Cardillac
Cardillac
1969
Paese
Rft
Generi
Biografico, Drammatico, Sperimentale
Durata
97 min.
Formati
Colore, Bianco e Nero
Regista
Edgar Reitz
Attori
Hans Christian Blech
Catana Cayetano
Rolf Becker
Liane Hielscher
Werner Leschhorn
Attraverso gli occhi della figlia (Catana Cayetano), e del suo collaboratore (Rolf Becker), viene raccontato l'ultimo anno di vita di Cardillac (Hans Christian Blech), uno dei più famosi e bravi orafi del mondo, trovato morto in causa sua, ucciso da una sedia elettrica da lui stesso costruita e attorniato dai gioielli rubati ai suoi clienti.

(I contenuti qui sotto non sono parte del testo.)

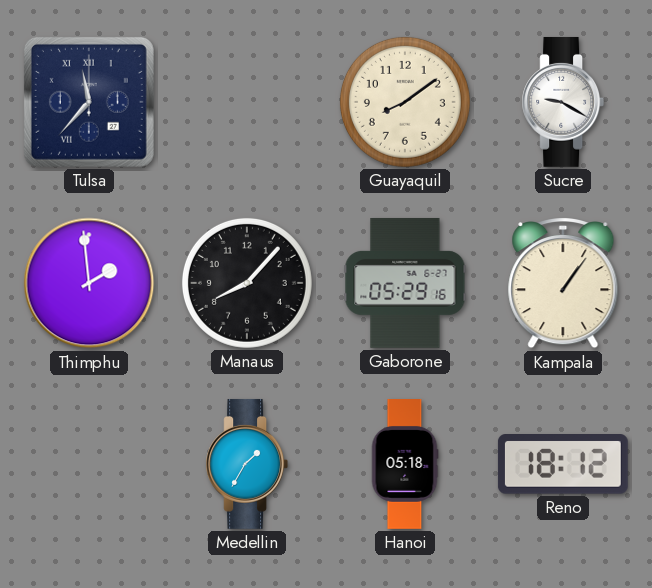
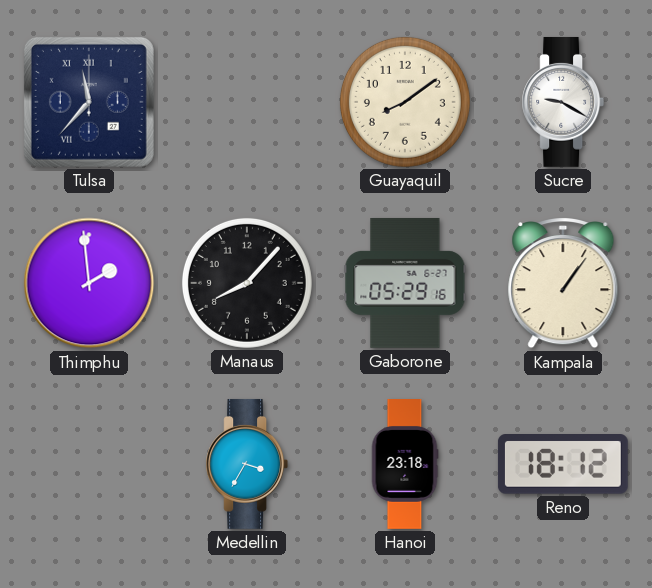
Medellin: 1:35 -> 3:35
Hanoi: 05:18 -> 23:18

Tratto da un racconto di E.T.A. Hoffmann, Cardillac ripercorre l'ossessione di un uomo per il suo lavoro, con una riflessione sul problema del rapporto tra artista e opera d'arte. In un continuo andirivieni tra la narrazione e lo svelamento della messinscena, affiora l'idea di un personaggio che si identifica nella sua opera, incapace di separarsi da essa, come se questa rappresentasse i suoi stessi organi, pulsanti e vivi. L'arte come dittatura di se stessa, autoreferenziale e violenta, incapace di lasciarsi andare e di lasciar andare, che “uccide” il fruitore così come Cardillac uccide i clienti che gli avevano commissionato i gioielli, solo per riappropriarsene. A metà tra il saggio, il reportage, il documentario e la pellicola di finzione pura, Cardillac è un film-metafora pieno di immagini potenti e capaci di uscire dalle strade del convenzionale: le prove dei gioielli sulla figlia-modello; l'assassinio del cliente in assenza di suono; la scena della sedia elettrica allo specchio, come se quello fosse il gioiello dell'artista, ultimo cortocircuito con la sua opera, fusi nella morte. Il film, inoltre, è ispirato e immerso nei fermenti idealisti del '68 così tanto da influenzarne la forma: gli inserti con le interviste agli attori e altre sequenze sono state inserite a seguito della rivolta della troupe contro la “dittatura della regia”, originando quell'alternanza tra colore e bianco e nero che vuole sottolineare i momenti più sentiti da parte del protagonista, e che sarà una delle cifre stilistiche del magnifico Heimat (1984). Il talento, visivo e narrativo, di Reitz è però già visibilissimo in questo lungometraggio, maestoso e valorizzato da diversi momenti di squarciante potenza.